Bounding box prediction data
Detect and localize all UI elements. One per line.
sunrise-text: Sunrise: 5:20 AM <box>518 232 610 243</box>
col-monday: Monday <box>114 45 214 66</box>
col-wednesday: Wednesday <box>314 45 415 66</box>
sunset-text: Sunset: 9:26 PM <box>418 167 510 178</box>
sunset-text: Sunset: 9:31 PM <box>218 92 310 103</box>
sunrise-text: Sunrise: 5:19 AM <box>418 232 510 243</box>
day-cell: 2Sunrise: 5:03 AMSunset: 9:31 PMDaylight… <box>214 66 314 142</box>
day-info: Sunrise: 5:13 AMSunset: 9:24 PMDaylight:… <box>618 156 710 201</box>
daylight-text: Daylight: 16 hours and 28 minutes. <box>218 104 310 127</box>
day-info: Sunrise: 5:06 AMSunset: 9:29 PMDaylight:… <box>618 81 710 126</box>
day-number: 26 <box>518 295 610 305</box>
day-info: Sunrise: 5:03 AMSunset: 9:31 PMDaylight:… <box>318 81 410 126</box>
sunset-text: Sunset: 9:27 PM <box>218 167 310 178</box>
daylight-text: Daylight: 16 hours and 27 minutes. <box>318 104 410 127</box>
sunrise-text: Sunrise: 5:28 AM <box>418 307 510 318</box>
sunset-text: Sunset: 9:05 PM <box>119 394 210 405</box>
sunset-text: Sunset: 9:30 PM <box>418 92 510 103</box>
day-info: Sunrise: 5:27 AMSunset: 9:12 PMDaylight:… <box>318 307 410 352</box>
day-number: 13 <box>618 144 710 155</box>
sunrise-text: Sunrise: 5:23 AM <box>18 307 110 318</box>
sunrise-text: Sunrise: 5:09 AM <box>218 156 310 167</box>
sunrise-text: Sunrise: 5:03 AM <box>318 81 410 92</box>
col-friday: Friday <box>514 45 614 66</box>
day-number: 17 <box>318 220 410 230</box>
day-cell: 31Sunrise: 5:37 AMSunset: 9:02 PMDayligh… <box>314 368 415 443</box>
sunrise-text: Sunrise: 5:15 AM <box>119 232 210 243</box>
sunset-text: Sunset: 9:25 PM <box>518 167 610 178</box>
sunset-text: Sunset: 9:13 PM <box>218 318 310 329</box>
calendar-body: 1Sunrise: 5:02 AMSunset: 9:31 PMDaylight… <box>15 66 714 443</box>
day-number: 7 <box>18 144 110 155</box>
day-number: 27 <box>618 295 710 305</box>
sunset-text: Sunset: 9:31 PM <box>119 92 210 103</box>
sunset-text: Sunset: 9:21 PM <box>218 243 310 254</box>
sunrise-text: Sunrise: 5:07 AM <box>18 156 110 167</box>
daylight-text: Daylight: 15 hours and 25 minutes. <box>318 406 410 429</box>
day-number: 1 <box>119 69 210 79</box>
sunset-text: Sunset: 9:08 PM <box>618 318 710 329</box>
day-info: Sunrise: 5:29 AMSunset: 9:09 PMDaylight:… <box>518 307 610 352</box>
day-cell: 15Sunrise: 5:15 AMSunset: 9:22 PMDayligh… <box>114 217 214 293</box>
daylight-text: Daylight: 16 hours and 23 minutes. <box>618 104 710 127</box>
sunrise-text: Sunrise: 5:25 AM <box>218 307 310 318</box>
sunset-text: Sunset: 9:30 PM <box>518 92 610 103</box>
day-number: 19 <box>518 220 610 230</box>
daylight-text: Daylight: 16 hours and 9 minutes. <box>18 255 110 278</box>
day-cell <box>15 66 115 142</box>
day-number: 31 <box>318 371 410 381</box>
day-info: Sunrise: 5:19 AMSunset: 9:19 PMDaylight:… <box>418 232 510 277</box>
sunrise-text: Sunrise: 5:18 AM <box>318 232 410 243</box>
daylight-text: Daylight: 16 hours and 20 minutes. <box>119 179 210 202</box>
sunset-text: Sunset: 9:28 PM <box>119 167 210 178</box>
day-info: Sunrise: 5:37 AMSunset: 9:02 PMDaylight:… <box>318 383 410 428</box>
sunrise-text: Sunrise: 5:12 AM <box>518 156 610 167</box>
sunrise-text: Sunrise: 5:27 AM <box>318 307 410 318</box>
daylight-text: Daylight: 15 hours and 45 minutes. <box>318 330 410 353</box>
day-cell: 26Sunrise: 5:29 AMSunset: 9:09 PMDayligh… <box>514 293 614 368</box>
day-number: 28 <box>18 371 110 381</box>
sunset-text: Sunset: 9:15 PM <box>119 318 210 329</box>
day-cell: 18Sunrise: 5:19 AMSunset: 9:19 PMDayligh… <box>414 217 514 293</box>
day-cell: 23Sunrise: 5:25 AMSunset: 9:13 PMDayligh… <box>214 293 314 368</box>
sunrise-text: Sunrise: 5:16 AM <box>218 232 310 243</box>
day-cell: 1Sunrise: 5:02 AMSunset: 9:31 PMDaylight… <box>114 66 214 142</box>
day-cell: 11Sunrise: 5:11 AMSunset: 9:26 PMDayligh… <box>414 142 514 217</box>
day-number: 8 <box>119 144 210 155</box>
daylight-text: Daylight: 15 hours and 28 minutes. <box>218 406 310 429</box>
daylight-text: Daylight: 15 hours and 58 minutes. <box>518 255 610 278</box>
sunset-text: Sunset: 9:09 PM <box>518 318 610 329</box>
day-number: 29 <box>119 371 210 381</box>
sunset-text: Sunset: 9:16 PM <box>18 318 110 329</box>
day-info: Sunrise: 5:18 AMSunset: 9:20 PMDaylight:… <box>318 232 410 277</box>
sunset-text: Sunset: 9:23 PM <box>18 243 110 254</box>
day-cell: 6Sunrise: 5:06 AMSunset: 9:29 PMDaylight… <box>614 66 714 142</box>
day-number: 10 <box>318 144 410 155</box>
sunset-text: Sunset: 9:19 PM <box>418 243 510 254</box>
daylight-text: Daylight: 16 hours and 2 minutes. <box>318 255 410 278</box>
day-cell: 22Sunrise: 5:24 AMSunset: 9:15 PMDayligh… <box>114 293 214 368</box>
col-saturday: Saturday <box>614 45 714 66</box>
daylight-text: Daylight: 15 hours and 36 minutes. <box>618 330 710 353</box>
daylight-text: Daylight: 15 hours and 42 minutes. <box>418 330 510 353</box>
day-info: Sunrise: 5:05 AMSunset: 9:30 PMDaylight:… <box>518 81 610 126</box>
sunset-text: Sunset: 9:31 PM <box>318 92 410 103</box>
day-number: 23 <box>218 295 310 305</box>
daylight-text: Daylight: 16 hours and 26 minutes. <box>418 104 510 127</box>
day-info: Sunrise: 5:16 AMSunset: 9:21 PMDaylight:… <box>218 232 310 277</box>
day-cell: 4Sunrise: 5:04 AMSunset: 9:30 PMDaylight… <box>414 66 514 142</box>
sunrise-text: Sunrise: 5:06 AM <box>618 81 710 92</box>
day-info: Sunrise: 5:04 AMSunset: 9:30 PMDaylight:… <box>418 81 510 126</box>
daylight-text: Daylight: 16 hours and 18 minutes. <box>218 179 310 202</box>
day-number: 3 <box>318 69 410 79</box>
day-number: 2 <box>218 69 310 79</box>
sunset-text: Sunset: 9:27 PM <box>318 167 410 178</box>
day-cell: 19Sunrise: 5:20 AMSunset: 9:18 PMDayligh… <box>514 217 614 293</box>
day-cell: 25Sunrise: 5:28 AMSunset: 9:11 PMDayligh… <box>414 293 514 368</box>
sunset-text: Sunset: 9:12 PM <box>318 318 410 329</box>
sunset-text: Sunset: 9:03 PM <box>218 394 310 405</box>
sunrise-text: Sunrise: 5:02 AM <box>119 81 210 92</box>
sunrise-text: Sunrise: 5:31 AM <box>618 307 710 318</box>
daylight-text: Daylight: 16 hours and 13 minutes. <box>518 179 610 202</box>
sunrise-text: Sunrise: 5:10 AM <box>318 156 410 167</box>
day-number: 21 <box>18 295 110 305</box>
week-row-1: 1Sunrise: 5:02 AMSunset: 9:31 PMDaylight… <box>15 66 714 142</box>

● Task goal
When a line in the data holds the word "info", show that line.

● Response to this task
day-info: Sunrise: 5:13 AMSunset: 9:24 PMDaylight:… <box>618 156 710 201</box>
day-info: Sunrise: 5:06 AMSunset: 9:29 PMDaylight:… <box>618 81 710 126</box>
day-info: Sunrise: 5:03 AMSunset: 9:31 PMDaylight:… <box>318 81 410 126</box>
day-info: Sunrise: 5:27 AMSunset: 9:12 PMDaylight:… <box>318 307 410 352</box>
day-info: Sunrise: 5:29 AMSunset: 9:09 PMDaylight:… <box>518 307 610 352</box>
day-info: Sunrise: 5:19 AMSunset: 9:19 PMDaylight:… <box>418 232 510 277</box>
day-info: Sunrise: 5:37 AMSunset: 9:02 PMDaylight:… <box>318 383 410 428</box>
day-info: Sunrise: 5:18 AMSunset: 9:20 PMDaylight:… <box>318 232 410 277</box>
day-info: Sunrise: 5:05 AMSunset: 9:30 PMDaylight:… <box>518 81 610 126</box>
day-info: Sunrise: 5:16 AMSunset: 9:21 PMDaylight:… <box>218 232 310 277</box>
day-info: Sunrise: 5:04 AMSunset: 9:30 PMDaylight:… <box>418 81 510 126</box>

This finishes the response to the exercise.